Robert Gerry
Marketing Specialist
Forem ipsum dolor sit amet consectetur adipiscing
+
....
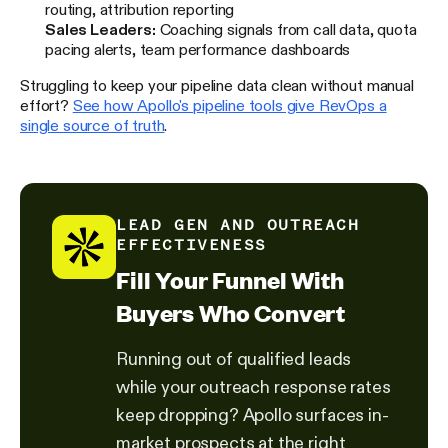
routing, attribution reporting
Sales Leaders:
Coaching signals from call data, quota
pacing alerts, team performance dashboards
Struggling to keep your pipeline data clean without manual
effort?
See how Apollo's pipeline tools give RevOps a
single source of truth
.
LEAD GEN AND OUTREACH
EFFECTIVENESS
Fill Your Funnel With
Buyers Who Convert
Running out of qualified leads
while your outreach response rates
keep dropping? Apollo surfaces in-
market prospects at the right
....
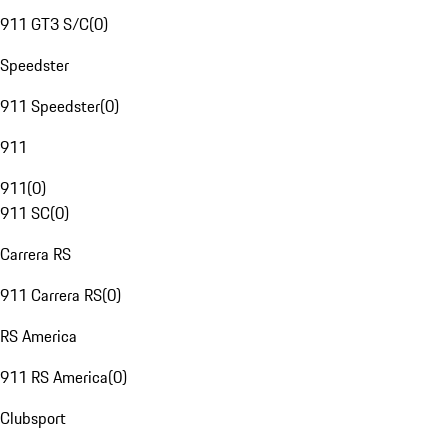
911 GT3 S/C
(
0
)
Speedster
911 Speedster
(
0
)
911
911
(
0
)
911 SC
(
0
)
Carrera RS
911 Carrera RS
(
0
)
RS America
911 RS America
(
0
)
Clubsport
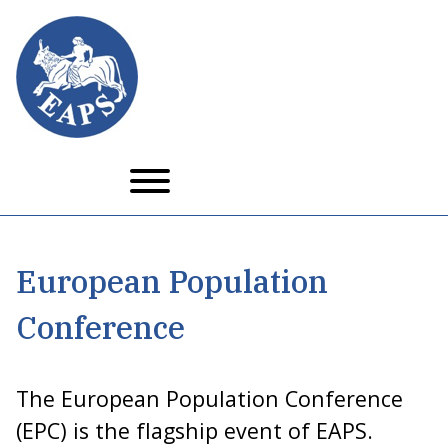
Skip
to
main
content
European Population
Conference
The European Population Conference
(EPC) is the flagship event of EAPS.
....
*Task to complete*. After locating the line with "LEAD GEN AND OUTREACH" above, return that line and every later line through the one with "market prospects at the right", word for word and with nothing else.

*The answer*.
LEAD GEN AND OUTREACH
EFFECTIVENESS
Fill Your Funnel With
Buyers Who Convert
Running out of qualified leads
while your outreach response rates
keep dropping? Apollo surfaces in-
market prospects at the right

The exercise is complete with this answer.